[Work task]:
Please report every line in the material below where the word "Routing" is found.

[Data extracts]:
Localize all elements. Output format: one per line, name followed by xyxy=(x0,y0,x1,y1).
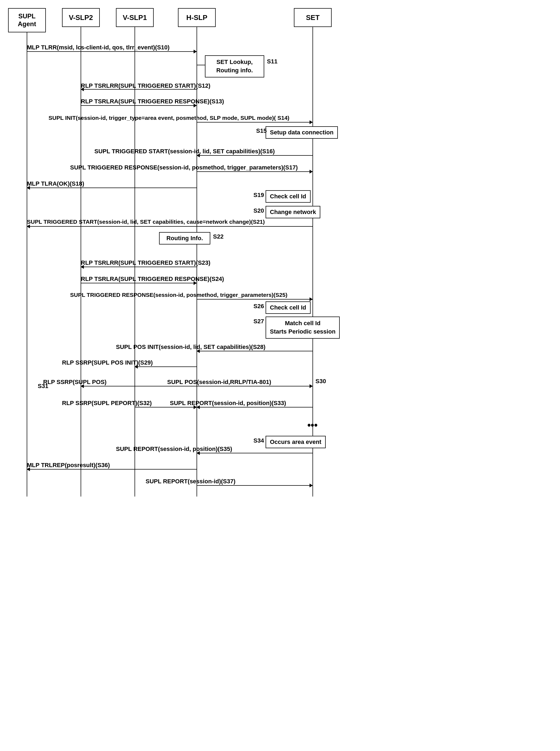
step-s30: S30 xyxy=(316,378,326,385)
msg-s30-supl-label: SUPL POS(session-id,RRLP/TIA-801) xyxy=(167,379,271,386)
msg-s35-label: SUPL REPORT(session-id, position)(S35) xyxy=(116,445,232,452)
msg-s31-rlp-line xyxy=(81,386,135,386)
msg-s18-label: MLP TLRA(OK)(S18) xyxy=(27,180,84,187)
msg-s29-line xyxy=(135,366,197,367)
note-s20: Change network xyxy=(265,206,320,218)
msg-s12-label: RLP TSRLRR(SUPL TRIGGERED START)(S12) xyxy=(81,82,210,89)
msg-s37-line xyxy=(197,485,313,486)
note-s26: Check cell Id xyxy=(265,302,311,314)
note-s27: Match cell IdStarts Periodic session xyxy=(265,316,340,339)
msg-s10-label: MLP TLRR(msid, lcs-client-id, qos, tlrr_… xyxy=(27,44,169,51)
msg-s25-label: SUPL TRIGGERED RESPONSE(session-id, posm… xyxy=(70,292,287,298)
note-s19: Check cell Id xyxy=(265,190,311,203)
msg-s33-label: SUPL REPORT(session-id, position)(S33) xyxy=(170,400,286,407)
step-s34: S34 xyxy=(254,437,264,444)
step-s20: S20 xyxy=(254,207,264,214)
note-s22: Routing Info. xyxy=(159,232,210,245)
msg-s23-label: RLP TSRLRR(SUPL TRIGGERED START)(S23) xyxy=(81,259,210,266)
msg-s37-label: SUPL REPORT(session-id)(S37) xyxy=(146,478,235,485)
participant-supl-agent: SUPLAgent xyxy=(8,8,46,32)
msg-s18-line xyxy=(27,188,197,188)
msg-s32-line xyxy=(135,407,197,407)
participant-set: SET xyxy=(294,8,332,27)
msg-s24-line xyxy=(81,283,197,283)
step-s27: S27 xyxy=(254,318,264,325)
msg-s28-line xyxy=(197,351,313,351)
note-s11: SET Lookup,Routing info. xyxy=(205,55,264,77)
msg-s35-line xyxy=(197,453,313,454)
msg-s16-label: SUPL TRIGGERED START(session-id, lid, SE… xyxy=(94,148,275,155)
msg-s13-label: RLP TSRLRA(SUPL TRIGGERED RESPONSE)(S13) xyxy=(81,98,224,105)
msg-s33-line xyxy=(197,407,313,407)
msg-s14-line xyxy=(197,122,313,122)
participant-v-slp2: V-SLP2 xyxy=(62,8,100,27)
step-s11: S11 xyxy=(267,58,277,65)
ellipsis: ••• xyxy=(307,420,318,431)
msg-s16-line xyxy=(197,155,313,156)
msg-s21-label: SUPL TRIGGERED START(session-id, lid, SE… xyxy=(27,218,265,225)
sequence-diagram: SUPLAgent V-SLP2 V-SLP1 H-SLP SET MLP TL… xyxy=(0,0,560,751)
note-s34: Occurs area event xyxy=(265,436,326,448)
msg-s24-label: RLP TSRLRA(SUPL TRIGGERED RESPONSE)(S24) xyxy=(81,275,224,283)
step-s15: S15 xyxy=(256,127,267,134)
s11-connector xyxy=(197,65,205,65)
msg-s31-rlp-label: RLP SSRP(SUPL POS) xyxy=(43,379,106,386)
msg-s30-supl-line xyxy=(135,386,313,386)
step-s22: S22 xyxy=(213,233,223,240)
step-s26: S26 xyxy=(254,303,264,310)
msg-s13-line xyxy=(81,105,197,106)
lifeline-supl-agent xyxy=(27,32,27,497)
msg-s36-label: MLP TRLREP(posresult)(S36) xyxy=(27,462,110,469)
msg-s23-line xyxy=(81,267,197,267)
msg-s36-line xyxy=(27,469,197,469)
msg-s32-label: RLP SSRP(SUPL PEPORT)(S32) xyxy=(62,400,152,407)
msg-s14-label: SUPL INIT(session-id, trigger_type=area … xyxy=(48,115,289,121)
msg-s25-line xyxy=(197,299,313,300)
msg-s17-label: SUPL TRIGGERED RESPONSE(session-id, posm… xyxy=(70,164,298,171)
step-s19: S19 xyxy=(254,192,264,199)
note-s15: Setup data connection xyxy=(265,126,338,139)
msg-s21-line xyxy=(27,226,313,227)
participant-v-slp1: V-SLP1 xyxy=(116,8,154,27)
msg-s29-label: RLP SSRP(SUPL POS INIT)(S29) xyxy=(62,359,153,366)
msg-s10-line xyxy=(27,51,197,52)
msg-s17-line xyxy=(197,171,313,172)
participant-h-slp: H-SLP xyxy=(178,8,216,27)
msg-s28-label: SUPL POS INIT(session-id, lid, SET capab… xyxy=(116,344,265,350)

[Result]:
note-s22: Routing Info. xyxy=(159,232,210,245)
note-s11: SET Lookup,Routing info. xyxy=(205,55,264,77)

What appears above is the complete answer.